Mama Grande Press

Mama Grande Press is a monthly horror and magical realism zine.

Mama Grande includes prose, poetry, illustration, photography, (original) recordings of (original) performance and/audiovisual work.

All submissions to mamagrande@live.ie

Turn & Charles Baudelaire’s Spaceship

Everywhere I Turn

1

My sister falls out of a tree

and cracks her skulls open 

and the ravens swoop down and mix 

omelettes out of her spilled brains

and cast their dark shadows over her split face.

2

My brothers form an orderly

queue to take turns putting their heads in the fire.

They take off their aprons 

and their shoes and they jump in

leaving me standing here 

warming my hands by the grate.

3

Everywhere I turn everywhere I turn.

I turn and my parent’s guts are 

eaten by cancer and their flesh is loose 

and without control and I am without

control.

4

My cousins hang from every streetlamp

like Christmas decorations and my aunts

and my uncles are riddled with wounds 

that burst open like red lilies in bloom.

5

I sweep up the spare parts

we don’t use anymore into a dustpan

and throw them into the bin.

Later I rifle through the waste

in silence.

6

My grandparents knew it would happen.

They saw it on the horizon approaching.

Charles Baudelaire’s Spaceship

I was in the kitchen whipping cream to put on some strawberries so I could entice my girlfriend away from the X-Box when I heard the doorbell ring. I wiped my hands on my apron and went out to the hall, still holding the bowl of cream, and opened the door. Charles Baudelaire was standing there: clean-shaven and dapper, sporting a cravat, a well-cut suit and cradling a luscious bouquet of flowers in his arms.

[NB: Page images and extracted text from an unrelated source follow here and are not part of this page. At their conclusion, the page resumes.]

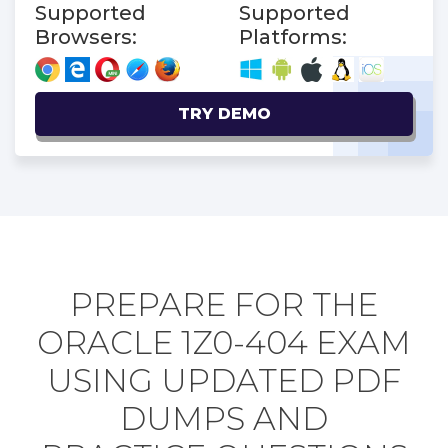
Supported
Supported
Browsers:
Platforms:
TRY DEMO
PREPARE FOR THE
ORACLE 1Z0-404 EXAM
USING UPDATED PDF
DUMPS AND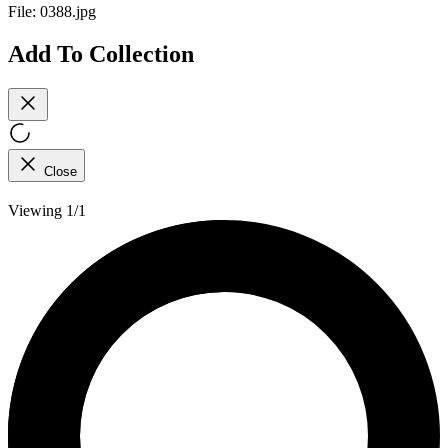
File:
0388.jpg
Add To Collection
Close
Viewing 1/1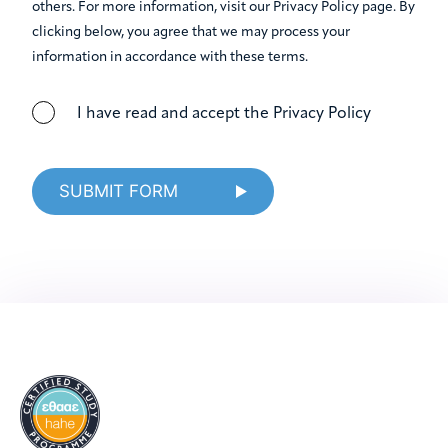
others. For more information, visit our Privacy Policy page. By
clicking below, you agree that we may process your
information in accordance with these terms.
I have read and accept the Privacy Policy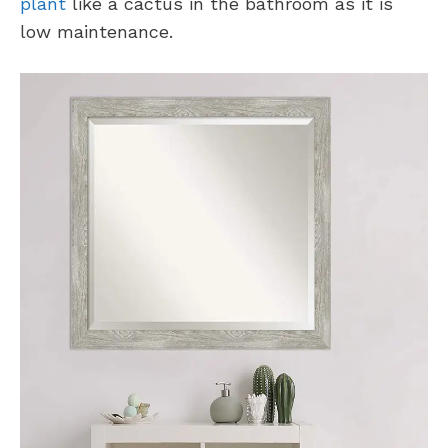
plant
like a cactus in the bathroom as it is
low maintenance.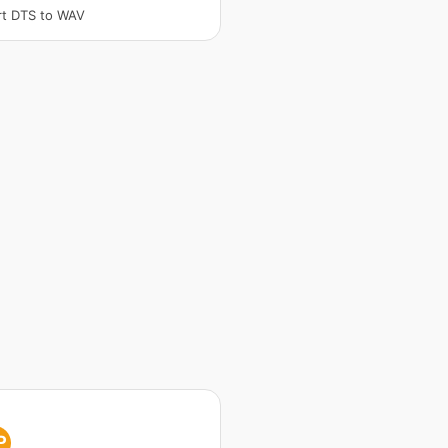
t DTS to WAV
P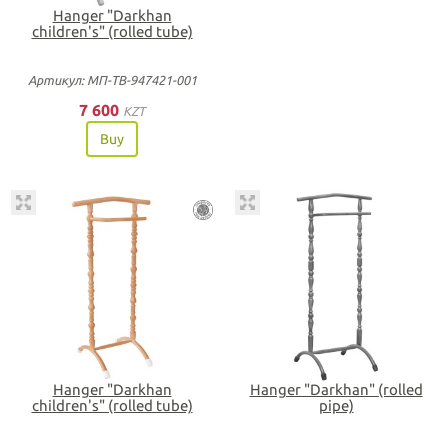
Hanger "Darkhan
children's" (rolled tube)
Артикул: МП-ТВ-947421-001
7 600
KZT
Buy
Hanger "Darkhan
Hanger "Darkhan" (rolled
children's" (rolled tube)
pipe)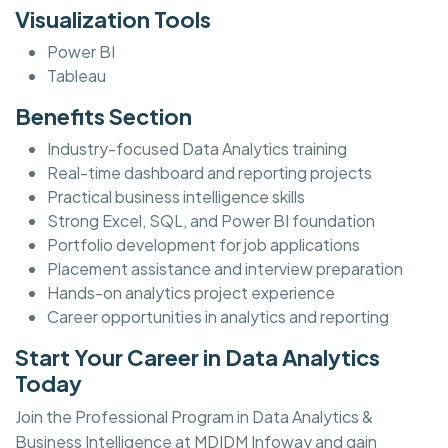
Visualization Tools
Power BI
Tableau
Benefits Section
Industry-focused Data Analytics training
Real-time dashboard and reporting projects
Practical business intelligence skills
Strong Excel, SQL, and Power BI foundation
Portfolio development for job applications
Placement assistance and interview preparation
Hands-on analytics project experience
Career opportunities in analytics and reporting
Start Your Career in Data Analytics
Today
Join the Professional Program in Data Analytics &
Business Intelligence at MDIDM Infoway and gain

‘Charles Baudelaire!’ I cried out in surprise.

‘It is I,’ he said.*

‘I love your shit,’ I said excitedly.

‘I love your shit,’ he said.

I cried a few grateful tears into the bowl of cream I was holding.

‘I brought these for you,’ he said timidly presenting me the bouquet he was carrying.

‘Janey Mac, thanks,’ I said, shoving the bowl of cream into his arms and taking the bouquet from him.

‘These are wonderful,’ I said appreciatively, my eyes glimmering in wonder like a child’s.

‘Let me put them in the kitchen,’ I said, walking back into the kitchen.

I tossed the bouquet into the sink and went into the sitting room and told my girlfriend Charles Baudelaire was at the door.

‘Cool,’ she said, her eyes still glued to the screen.

I went back out to the hall where Baudelaire was still standing, holding the bowl of cream.

‘So Charles,’ I said, rubbing my hands together. ‘Is there anything I can do for you?’

‘I was wondering if you’d like to come for a drive with me?’

‘I’d love to,’ I answered happily. ‘Where are we going?’

‘Deep into time and space,’ he answered. ‘I’m looking for the edge of the universe.’

‘Have you a spaceship?’

‘Yeah, it’s out the back, he said pointing towards the car park.

‘Ok,’ I said, stroking my chin. ‘That sounds pretty cool. I’ll come along.’

‘What will I do with this,’ he asked, nodding his head towards the bowl of cream.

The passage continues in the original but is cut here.